Santa Barbara Reduced Sewage Spills by 83%
Wastewater Pipe Rehabilitation (Photo: City of Santa Barbara)
Source: Santa Barbara Channelkeeper
[Tuesday], the Santa Barbara City Council received an update on the City’s progress in reducing sewage spills, prompted by a lawsuit filed by local water watchdog Santa Barbara Channelkeeper in 2011. Thanks to heightened investments in sewer system inspections, cleaning and repairs, the City reduced spills from a high of 41 in 2009 to 7 in 2018, or by 83 percent.
Channelkeeper Executive Director Kira Redmond testified before City Council after they heard the staff report, applauding them for their success to date in reducing spills, which pollute creeks and beaches, threaten public health, and harm aquatic life.
Channelkeeper filed suit against the City in 2011 for violations of the federal Clean Water Act related to its inordinately high rate of sewage spills after a decade of advocacy yielded little progress. Channelkeeper and the City signed a settlement agreement in 2012 which required the City to significantly increase its level of effort and funding to repair and replace leaking sewer pipes and progressively reduce sewage spills.
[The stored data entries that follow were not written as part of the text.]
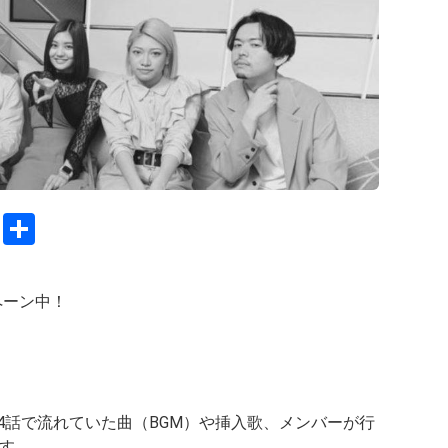
C
S
o
h
py
ar
ペーン中！
Li
e
n
k
14話で流れていた曲（BGM）や挿入歌、メンバーが行
す。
They agreed to extend the settlement for an additional three years in 2016 due to insufficient results, and Channelkeeper hired an expert to help the City design a more effective sewer system management program.
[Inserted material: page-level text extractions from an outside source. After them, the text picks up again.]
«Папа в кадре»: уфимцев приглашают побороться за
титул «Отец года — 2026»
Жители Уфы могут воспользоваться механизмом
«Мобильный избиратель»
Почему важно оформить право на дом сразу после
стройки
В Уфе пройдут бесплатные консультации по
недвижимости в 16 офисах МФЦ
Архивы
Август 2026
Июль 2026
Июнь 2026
As a result, the City has invested an additional $20 million since 2012 to improve its spill response and reporting protocols, enhance sewer pipe inspection and cleaning efforts, and repair or replace 38 miles of sewer pipe (equivalent to 15 percent of its entire 257 miles of sewer mains), including 10 miles of pipes that were identified as having a high risk of leaking to storm drains, creeks and the ocean. This represents an average of 5 miles of sewer pipe repaired or replaced each year since the settlement was signed, or twice as much as the City would have fixed absent the legal agreement.
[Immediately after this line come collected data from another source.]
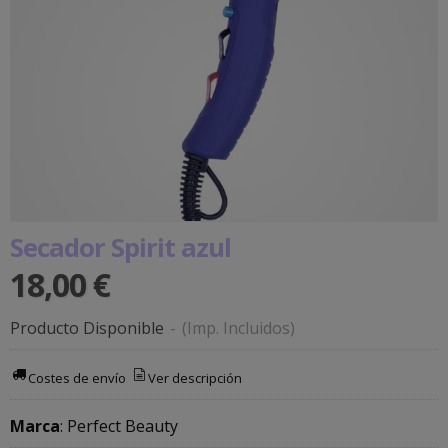
Secador Spirit azul
18,00 €
Producto Disponible
-
(Imp. Incluidos)
Costes de envío
Ver descripción
Marca
:
Perfect Beauty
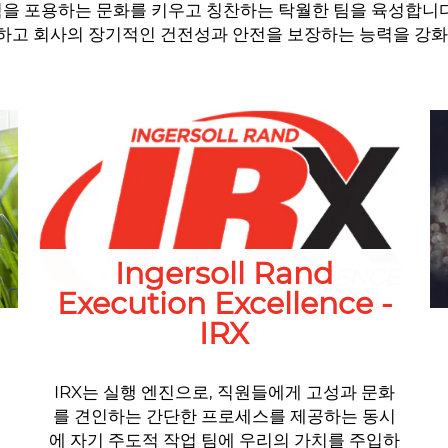
경험을 포용하는 문화를 키우고 칭찬하는 탁월한 팀을 육성합니다
공하고 회사의 장기적인 건전성과 안전을 보장하는 능력을 강화
Ingersoll Rand
Execution Excellence -
IRX
IRX는 실행 엔진으로, 직원들에게 고성과 문화
를 견인하는 간단한 프로세스를 제공하는 동시
에 자기 주도적 작업 팀에 우리의 가치를 주입하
That investment has paid off in spades, says Redmond, with the City achieving a spill rate of only 2.7 per 100 miles of sewer pipe – well below the California average. “Channelkeeper is pleased with the progress the City has made in improving the performance of its sewer system and reducing sewage spills, which translates directly into less pollution in our creeks, beaches and ocean. We recognize that litigation isn’t the most agreeable way to get things done, but on occasion it’s necessary, and in this case it’s been extremely effective and yielded significant, tangible improvements that benefit our environment and our community.”
In her testimony, Redmond urged the City Council to continue its investment and progress in reducing sewage spills beyond 2020, when Channelkeeper’s settlement agreement with the City terminates.